いつも遅くまで晩酌をしている父が早々と食卓を離れてくれたおかげで、茶碗に盛った
ご飯と ひじきの煮付けを難無く持って来れたのだ。
「この ご飯、形違うけど、今日みんなで食べてた、ね。」
みはしは見るなり目を釘付けにして、米粒をスプーンですくう。
(皆…? ああ、夕方部活で食ってた おにぎりの事か。
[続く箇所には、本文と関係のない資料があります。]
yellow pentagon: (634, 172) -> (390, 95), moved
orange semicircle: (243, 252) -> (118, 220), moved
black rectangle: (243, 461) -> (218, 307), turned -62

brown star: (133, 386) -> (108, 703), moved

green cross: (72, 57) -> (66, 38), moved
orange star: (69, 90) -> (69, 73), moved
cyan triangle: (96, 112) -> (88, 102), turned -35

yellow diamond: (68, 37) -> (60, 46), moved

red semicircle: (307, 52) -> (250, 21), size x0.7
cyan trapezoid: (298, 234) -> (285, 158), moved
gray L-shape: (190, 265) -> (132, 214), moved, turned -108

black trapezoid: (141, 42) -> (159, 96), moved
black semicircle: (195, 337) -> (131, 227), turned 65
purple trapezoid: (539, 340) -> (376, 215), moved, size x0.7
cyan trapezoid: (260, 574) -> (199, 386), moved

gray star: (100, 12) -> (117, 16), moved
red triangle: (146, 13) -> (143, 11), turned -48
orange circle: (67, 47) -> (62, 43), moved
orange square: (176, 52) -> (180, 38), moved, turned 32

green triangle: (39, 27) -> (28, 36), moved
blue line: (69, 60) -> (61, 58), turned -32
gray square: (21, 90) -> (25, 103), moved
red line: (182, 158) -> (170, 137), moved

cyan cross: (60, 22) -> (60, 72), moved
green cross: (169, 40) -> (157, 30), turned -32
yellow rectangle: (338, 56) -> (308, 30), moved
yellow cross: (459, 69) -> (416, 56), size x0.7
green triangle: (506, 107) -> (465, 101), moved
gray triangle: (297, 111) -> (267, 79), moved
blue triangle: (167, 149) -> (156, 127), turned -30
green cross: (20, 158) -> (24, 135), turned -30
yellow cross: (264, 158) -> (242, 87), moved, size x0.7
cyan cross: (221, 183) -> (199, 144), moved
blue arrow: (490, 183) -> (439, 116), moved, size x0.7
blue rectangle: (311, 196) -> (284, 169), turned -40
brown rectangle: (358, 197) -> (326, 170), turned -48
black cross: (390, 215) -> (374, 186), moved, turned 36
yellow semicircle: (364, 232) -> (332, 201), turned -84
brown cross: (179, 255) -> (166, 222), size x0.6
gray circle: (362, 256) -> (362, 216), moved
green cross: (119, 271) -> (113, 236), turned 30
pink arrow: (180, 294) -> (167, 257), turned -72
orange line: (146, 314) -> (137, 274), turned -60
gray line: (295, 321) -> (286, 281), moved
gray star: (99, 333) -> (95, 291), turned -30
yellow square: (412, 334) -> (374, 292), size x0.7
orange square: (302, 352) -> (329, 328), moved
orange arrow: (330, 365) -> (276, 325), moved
)
小さい体の割に案外食い意地がはっている。
「ハハ、よく見てんな。」
と笑ったら、みはしも奇妙な三日月目で照れ隠しに笑って顔を赤くした。

気が抜けたのか、グ−で握ったスプーンから、粘着して すくいきれなかった米粒の塊が
ボトリとみはしの股に落ちる。
「ったく何やって…オイ、こぼれてるって!」
注意するそばから口に運んだひじきをポロポロ落とす有様に、せっかく食べ易いようにと
スプーンを持って来たのに無駄な配慮だった、と脱力してしまう。


「…べくん、おいし…ウヒッ、んぐ、」
「あぁもう… 黙って食え。ゆっくり食え。」

結局、テーブルの向いに座った阿部がスプーンですくっては、みはしへ食べさせるという
まるで餌付けでもしているような形になってしまった。
「今日だけだかんな。」
乱暴に聞こえる言葉と雑な世話の焼き方ではあるが、何だかんだで2人の相性は
そう悪くはないのかも知れない。